• [Supplied material]:
>>
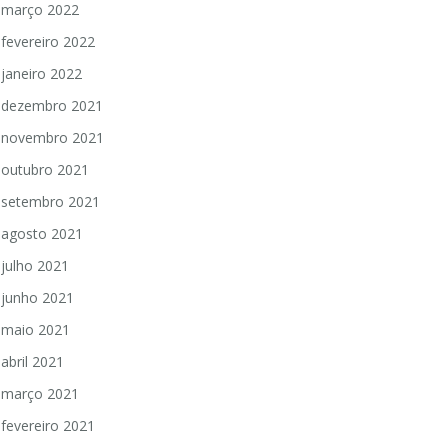
março 2022
fevereiro 2022
janeiro 2022
dezembro 2021
novembro 2021
outubro 2021
setembro 2021
agosto 2021
julho 2021
junho 2021
maio 2021
abril 2021
março 2021
fevereiro 2021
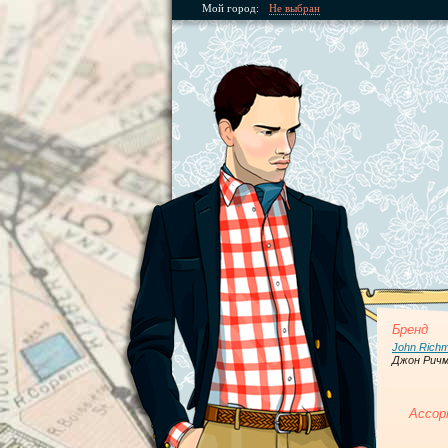
Мой город:
Не выбран
Бренд
John Rich
Джон Рич
Ассор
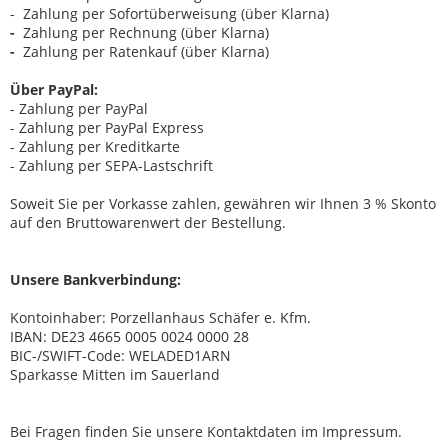
- Zahlung per Sofortüberweisung (über Klarna)
-
Zahlung per Rechnung (über Klarna)
-
Zahlung per Ratenkauf (über Klarna)
Über PayPal:
- Zahlung per PayPal
- Zahlung per PayPal Express
- Zahlung per Kreditkarte
- Zahlung per SEPA-Lastschrift
Soweit Sie per Vorkasse
zahlen, gewähren wir Ihnen
3
% Skonto
auf den Bruttowarenwert der Bestellung.
Unsere Bankverbindung:
Kontoinhaber: Porzellanhaus Schäfer e. Kfm.
IBAN: DE23 4665 0005 0024 0000 28
BIC-/SWIFT-Code: WELADED1ARN
Sparkasse Mitten im Sauerland
Bei Fragen finden Sie unsere Kontaktdaten im Impressum.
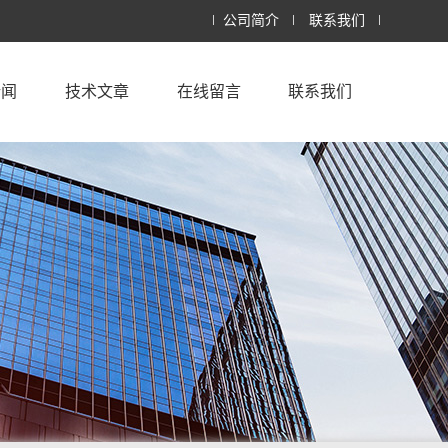
公司简介
联系我们
新闻
技术文章
在线留言
联系我们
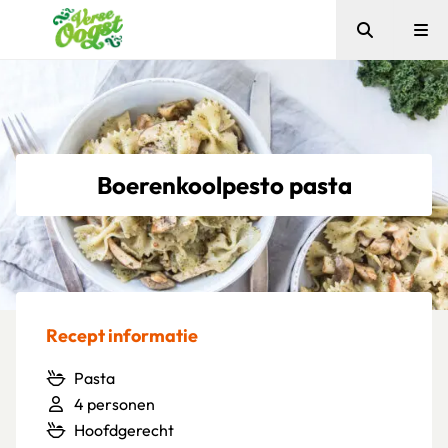
Zoeken
Me
Verse Oogst
Boerenkoolpesto pasta
Recept informatie
Pasta
4 personen
Hoofdgerecht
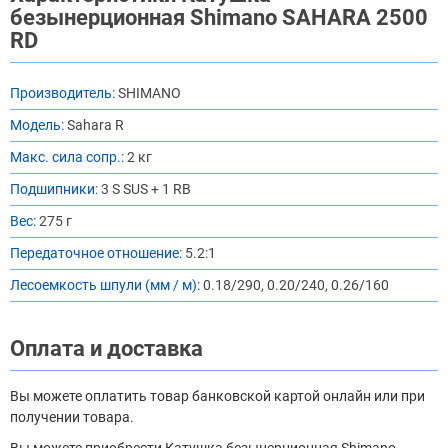
безынерционная Shimano SAHARA 2500
RD
Производитель:
SHIMANO
Модель:
Sahara R
Макс. сила сопр.:
2 кг
Подшипники:
3 S SUS + 1 RB
Вес:
275 г
Передаточное отношение:
5.2:1
Лесоемкость шпули (мм / м):
0.18/290, 0.20/240, 0.26/160
Оплата и доставка
Вы можете оплатить товар банковской картой онлайн или при
получении товара.
Вы можете приобрести Катушка безынерционная Shimano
<<
• [About this task]: Without the pictures, retype each line of the records above exactly.

• [Exercise solution]:
março 2022
fevereiro 2022
janeiro 2022
dezembro 2021
novembro 2021
outubro 2021
setembro 2021
agosto 2021
julho 2021
junho 2021
maio 2021
abril 2021
março 2021
fevereiro 2021
Мой город:
Не выбран
Бренд
John Rich
Джон Рич
Ассор
- Zahlung per Sofortüberweisung (über Klarna)
-
Zahlung per Rechnung (über Klarna)
-
Zahlung per Ratenkauf (über Klarna)
Über PayPal:
- Zahlung per PayPal
- Zahlung per PayPal Express
- Zahlung per Kreditkarte
- Zahlung per SEPA-Lastschrift
Soweit Sie per Vorkasse
zahlen, gewähren wir Ihnen
3
% Skonto
auf den Bruttowarenwert der Bestellung.
Unsere Bankverbindung:
Kontoinhaber: Porzellanhaus Schäfer e. Kfm.
IBAN: DE23 4665 0005 0024 0000 28
BIC-/SWIFT-Code: WELADED1ARN
Sparkasse Mitten im Sauerland
Bei Fragen finden Sie unsere Kontaktdaten im Impressum.
公司简介
联系我们
新闻
技术文章
在线留言
联系我们
Zoeken
Me
Verse Oogst
Boerenkoolpesto pasta
Recept informatie
Pasta
4 personen
Hoofdgerecht
безынерционная Shimano SAHARA 2500
RD
Производитель:
SHIMANO
Модель:
Sahara R
Макс. сила сопр.:
2 кг
Подшипники:
3 S SUS + 1 RB
Вес:
275 г
Передаточное отношение:
5.2:1
Лесоемкость шпули (мм / м):
0.18/290, 0.20/240, 0.26/160
Оплата и доставка
Вы можете оплатить товар банковской картой онлайн или при
получении товара.
Вы можете приобрести Катушка безынерционная Shimano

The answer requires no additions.